The Investment Opportunity
While both missions were philanthropically funded, they’re not charity. They’re catalysts—seeding an ecosystem of commercial applications.
Jonny noted that falling costs are rapidly unlocking new market opportunities. “Sensor prices are down an order of magnitude. Launch costs will drop again when Starship goes commercial. Embedded AI will only accelerate it.”
Kate sees immediate relevance for insurance, utilities, and infrastructure. “The data we’re generating has clear business use cases: asset protection, claims verification, water management. We’re already talking to partners across those sectors.”
Steve agreed. “This isn’t a science project. It’s a data revolution. And we’re just scratching the surface of how it can be used.”
What’s Next?
- Jonny: “We’re building a meshed, intelligent infrastructure in orbit—like an internet of satellites—that seamlessly integrates with terrestrial networks.”
- Kate: “We’re redefining fire management through calibrated intensity metrics, AI-driven response, and massive-scale autonomy. And we’re building the business case to back it.”

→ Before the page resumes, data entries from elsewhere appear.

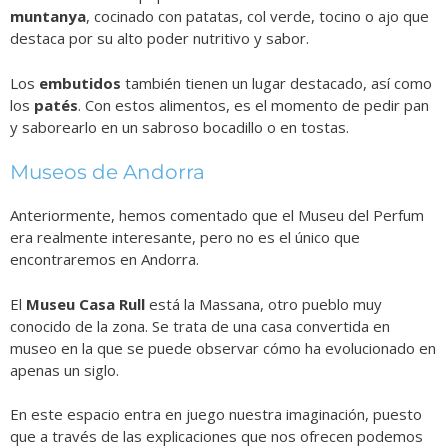
muntanya
, cocinado con patatas, col verde, tocino o ajo que
destaca por su alto poder nutritivo y sabor.
Los
embutidos
también tienen un lugar destacado, así como
los
patés
. Con estos alimentos, es el momento de pedir pan
y saborearlo en un sabroso bocadillo o en tostas.
Museos de Andorra
Anteriormente, hemos comentado que el Museu del Perfum
era realmente interesante, pero no es el único que
encontraremos en Andorra.
El
Museu Casa Rull
está la Massana, otro pueblo muy
conocido de la zona. Se trata de una casa convertida en
museo en la que se puede observar cómo ha evolucionado en
apenas un siglo.
En este espacio entra en juego nuestra imaginación, puesto
que a través de las explicaciones que nos ofrecen podemos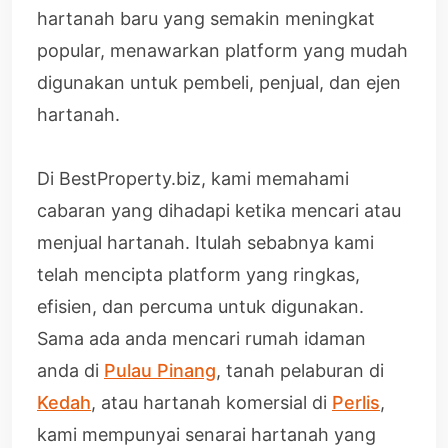
hartanah baru yang semakin meningkat
popular, menawarkan platform yang mudah
digunakan untuk pembeli, penjual, dan ejen
hartanah.
Di BestProperty.biz, kami memahami
cabaran yang dihadapi ketika mencari atau
menjual hartanah. Itulah sebabnya kami
telah mencipta platform yang ringkas,
efisien, dan percuma untuk digunakan.
Sama ada anda mencari rumah idaman
anda di
Pulau Pinang
, tanah pelaburan di
Kedah
, atau hartanah komersial di
Perlis
,
kami mempunyai senarai hartanah yang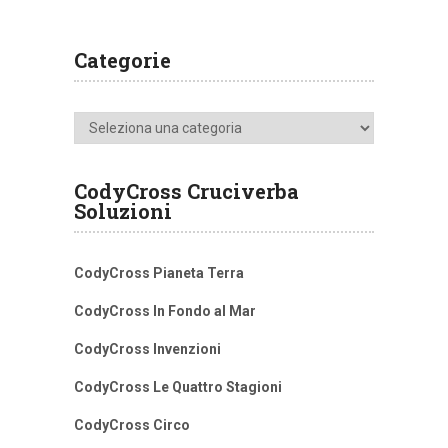
Categorie
Categorie
CodyCross Cruciverba
Soluzioni
CodyCross Pianeta Terra
CodyCross In Fondo al Mar
CodyCross Invenzioni
CodyCross Le Quattro Stagioni
CodyCross Circo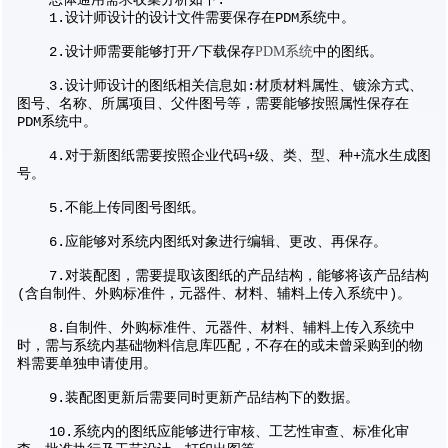
总体通用需求收集分析如下:
1.设计师设计的设计文件需要保存在PDM系统中。
2.设计师需要能够打开/下载保存
PDM系统
中的图纸。
3.设计师设计的图纸相关信息如:材质材料属性、镀涂方式、
图号、名称、所属项目、父件图号等，需要能够按照属性保存在
PDM系统中。
4.对于新图纸需要按照企业代码+级、类、型、种+流水生成图
号。
5.不能上传同图号图纸。
6.应能够对系统内图纸对象进行编辑、更改、再保存。
7.对装配图，需要提取该图纸的产品结构，能够将该产品结构
(含自制件、外购标准件，元器件、材料、辅料上传入系统中)。
8.自制件、外购标准件、元器件、材料、辅料上传入系统中
时，需与系统内基础物料信息库匹配，不存在的或未曾采购到的物
料需要单独申请使用。
9.装配图更新后需要同时更新产品结构下的数据。
10.系统内的图纸应能够进行审核、工艺性审查、标准化审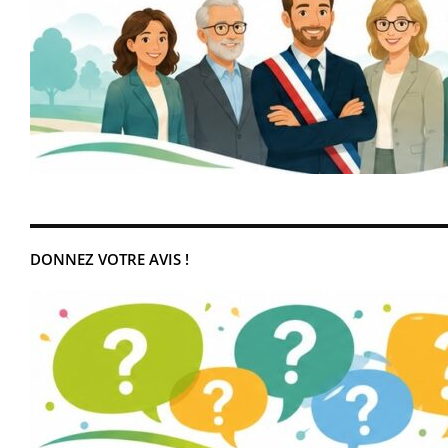
DONNEZ VOTRE AVIS !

- Steve: “We’re replacing modeled assumptions with real data—and using that transparency to drive meaningful, global climate action.”
The message was clear: space tech is no longer a tool for observing the planet. It’s a lever for transforming it.
As we face increasingly frequent climate disasters—from wildfires to methane leaks—the need for high-fidelity, real-time, global data has never been greater. FireSat and MethaneSAT represent a new model for planetary resilience: philanthropy-funded, commercially scalable, AI-integrated, and open by design.
But this is just the beginning.
Like GPS before it, these systems will serve as platforms for innovation—unlocking new products, services, and business models. The opportunity is not only to mitigate climate risk, but to build a new generation of space-enabled, Earth-focused companies.